Perché possiamo volare
In confronto al parto, la fantascienza è roba da bambini. Si entra nella clinica di maternità come una coppia, due persone più o meno indipendenti che si sono riunite di loro spontanea volontà e hanno pensato che avere un figlio sarebbe stata una cosa fantastica. E si esce dalla clinica come un meta-organismo, un'entità composta da tre personalità esistenzialmente interdipendenti, in breve una famiglia.
Famiglia. All'inizio, questa parola è l'epitome della beatitudine. Mamma e papà guardano i bambini tutto il giorno, o affondano gli occhi l'uno nell'altro e sorridono in silenzio. Quando la mamma allatta, il papà va a fare la spesa. Mette solennemente nel cestino della spesa una pagnotta e una confezione di Bündnerfleisch e sa che, se necessario, strangolerebbe un mammut a mani nude per la sua famiglia, eccome! Passano i giorni, le settimane, gli anni. E il termine famiglia assume un sapore diverso. Ben conservato, si potrebbe dire, o addirittura rancido. Famiglia ora significa restrizione, stress, obbligo. Questo accade a un certo punto, nel momento in cui ci si rende conto: Siete su un volo nello spazio dall'esito incerto. Per i prossimi decenni dovrete fornire energia ai motori e controllare i sistemi in modo che lo shuttle non si schianti.
«In confronto al parto, la fantascienza è un gioco da ragazzi».
Ognuno è il destino dell'altro e a volte ci si chiede come dovrebbe funzionare, perché in tutto questo trambusto a volte si riesce a malapena a ricordare chi diavolo si è veramente. Ma questo non ha più importanza. Ciò che conta è il ruolo che si svolge in famiglia. Durante il viaggio è inevitabile rendersi conto di una cosa. Gli esseri umani sono deboli e commettono un sacco di errori. È incredibile che riesca a fare un volo spaziale. Ma hanno anche poteri segreti.

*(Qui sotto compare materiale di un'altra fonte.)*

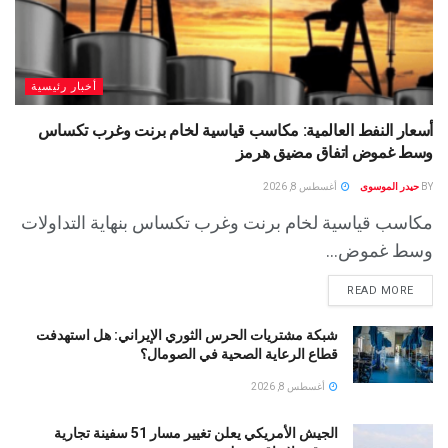
أخبار رئيسية
أسعار النفط العالمية: مكاسب قياسية لخام برنت وغرب تكساس
وسط غموض اتفاق مضيق هرمز
BY
حيدر الموسوى
أغسطس 8, 2026
مكاسب قياسية لخام برنت وغرب تكساس بنهاية التداولات
وسط غموض...
READ MORE
شبكة مشتريات الحرس الثوري الإيراني: هل استهدفت
قطاع الرعاية الصحية في الصومال؟
أغسطس 8, 2026
الجيش الأمريكي يعلن تغيير مسار 51 سفينة تجارية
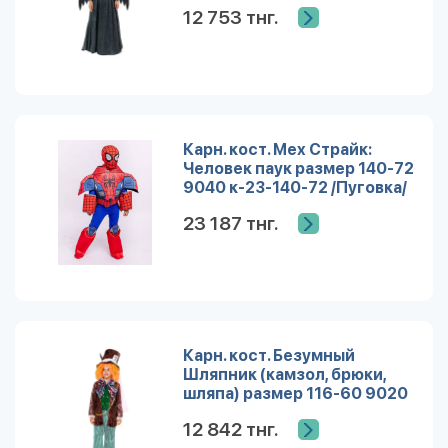
12 753 тнг.
Карн. кост. Мех Страйк:
Человек паук размер 140-72
9040 к-23-140-72 /Пуговка/
23 187 тнг.
Карн. кост. Безумный
Шляпник (камзол, брюки,
шляпа) размер 116-60 9020
к-21-30 /Пуговка/
12 842 тнг.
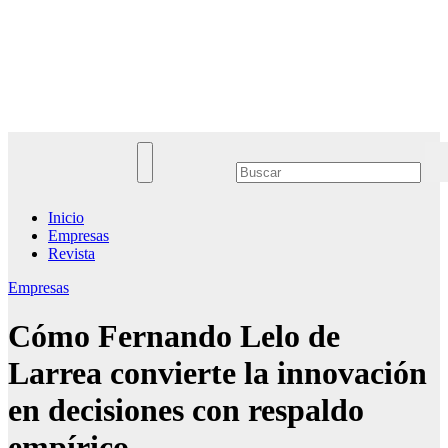
Saltar
al
Noticias Empresariales
contenido
El lugar donde encontrar las mejores noticias sobre las empresas
Inicio
Empresas
Revista
Empresas
Cómo Fernando Lelo de
Larrea convierte la innovación
en decisiones con respaldo
empírico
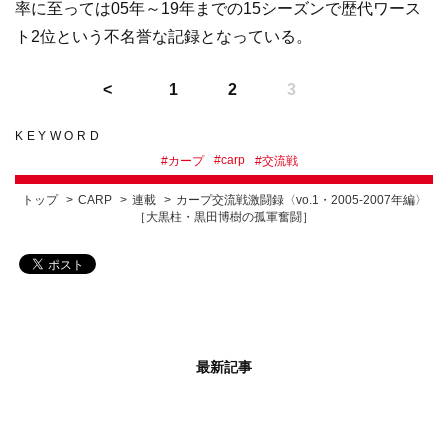
率に至っては05年～19年までの15シーズンで歴代ワース
ト2位という不名誉な記録となっている。
1
2
3
KEYWORD
#
carp
#
カープ
#
交流戦
トップ
CARP
連載
カープ交流戦激闘録〈vo.1・2005-2007年編〉
［大黒柱・黒田博樹の孤軍奮闘］
最新記事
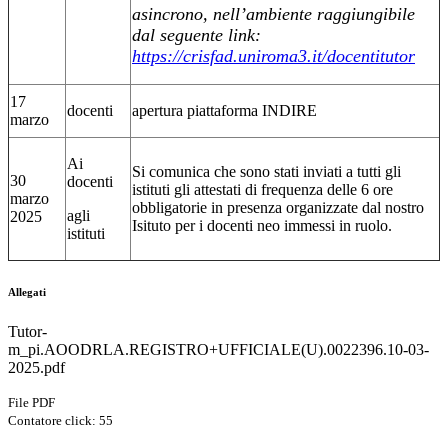
asincrono, nell’ambiente raggiungibile
dal seguente link:
https://crisfad.uniroma3.it/docentitutor
17
docenti
apertura piattaforma INDIRE
marzo
Ai
Si comunica che sono stati inviati a tutti gli
30
docenti
istituti gli attestati di frequenza delle 6 ore
marzo
obbligatorie in presenza organizzate dal nostro
agli
2025
Isituto per i docenti neo immessi in ruolo.
istituti
Allegati
Tutor-
m_pi.AOODRLA.REGISTRO+UFFICIALE(U).0022396.10-03-
2025.pdf
File PDF
Contatore click: 55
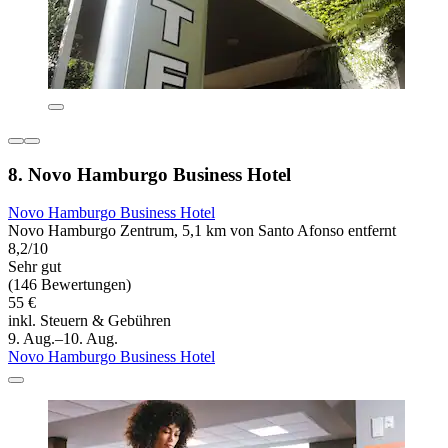
8. Novo Hamburgo Business Hotel
Novo Hamburgo Business Hotel
Novo Hamburgo Zentrum, 5,1 km von Santo Afonso entfernt
8,2/10
Sehr gut
(146 Bewertungen)
55 €
inkl. Steuern & Gebühren
9. Aug.–10. Aug.
Novo Hamburgo Business Hotel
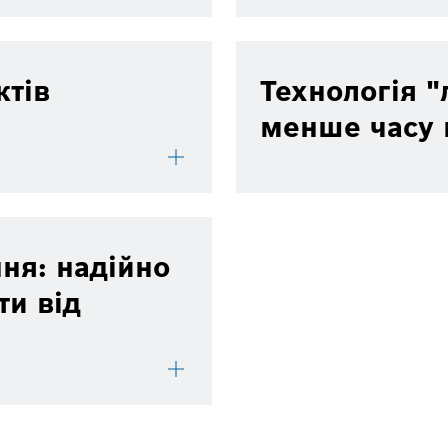
ктів
Технологія 
менше часу 
ня: надійно
и від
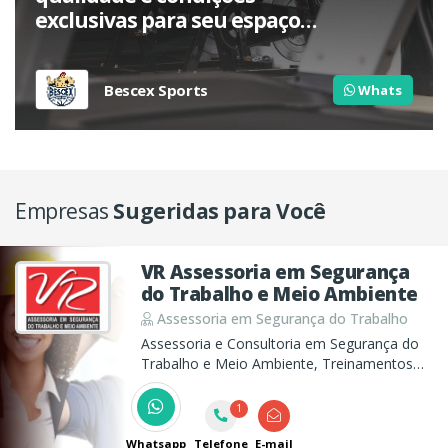
exclusivas para seu espaço
fitness.
Bescex Sports
Whats
Empresas
Sugeridas para Você
VR Assessoria em Segurança
do Trabalho e Meio Ambiente
Assessoria em Segurança do Trabalho
Assessoria e Consultoria em Segurança do
Trabalho e Meio Ambiente, Treinamentos
em atendimento a todas as NR´s, Projetos
de Linha de Vida, E-social entre outros
1
Serviços de Segurança do Trabalho e Meio
Ambiente
Whatsapp
Telefone
E-mail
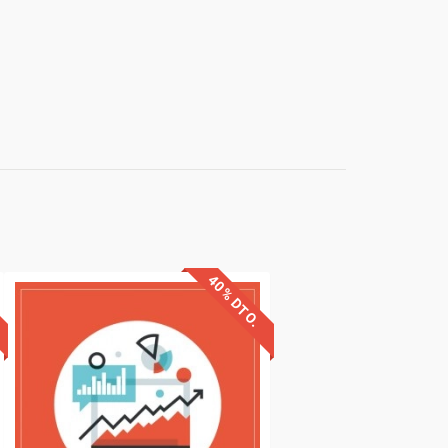
40% DTO.
Descuentos especiales
Sin requisitos de acceso
Diploma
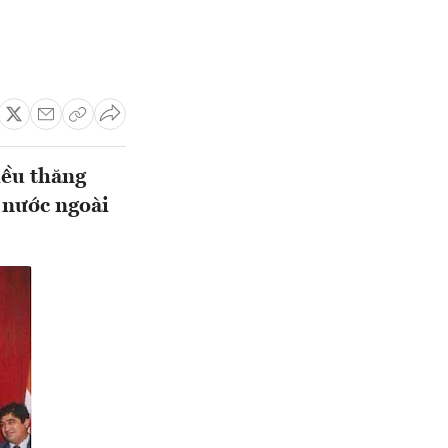
iều thăng
 nước ngoài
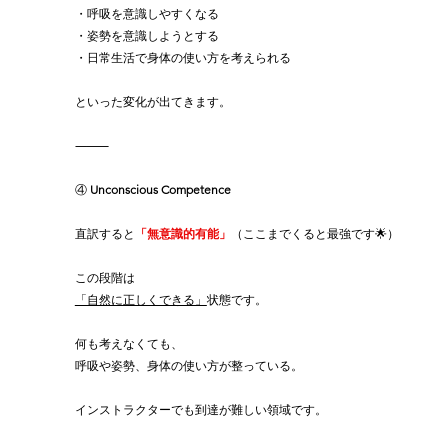
・呼吸を意識しやすくなる
・姿勢を意識しようとする
・日常生活で身体の使い方を考えられる
といった変化が出てきます。
⸻
④
 Unconscious Competence
直訳すると
「無意識的有能」
（ここまでくると最強です🌟）
この段階は
「自然に正しくできる」
状態です。
何も考えなくても、
呼吸や姿勢、身体の使い方が整っている。
インストラクターでも到達が難しい領域です。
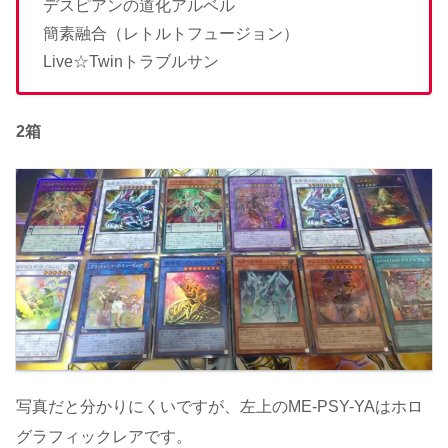
デスピアンの道化アルベル
簡素融合（レトルトフュージョン）
Live☆Twinトラブルサン
2箱
写真だと分かりにくいですが、左上のME-PSY-YAはホロ
グラフィックレアです。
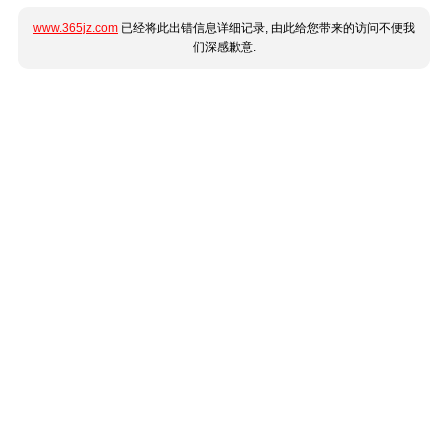
www.365jz.com
已经将此出错信息详细记录, 由此给您带来的访问不便我
们深感歉意.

I miei figli adorano Monster Quartet, per esempio. È un gioco in cui i mostri competono tra loro e mettono alla prova le loro diverse abilità. A volte si divertono a pensare alla nostra famiglia come a una collezione di mostri. La figlia ha un fattore di intelligenza pari a 150, il padre un quoziente di rimproveri del 75%. Il fratello ha un fattore di fastidio pari a 80 e la madre ha un fattore di tossicità pari a 10.
Abbiamo giocato a questo gioco a cena. Quando il giro è stato annullato e i piatti sono stati messi insieme, il figlio ha detto: «Ma c'è anche un jolly in questo quartetto. Una carta che batte tutte le altre». «Capisco», borbottai, pensando già al bucato. «L'amore», disse il figlio. L'amore è il nostro jolly". Lo abbracciai, commosso. Da allora so perché possiamo volare.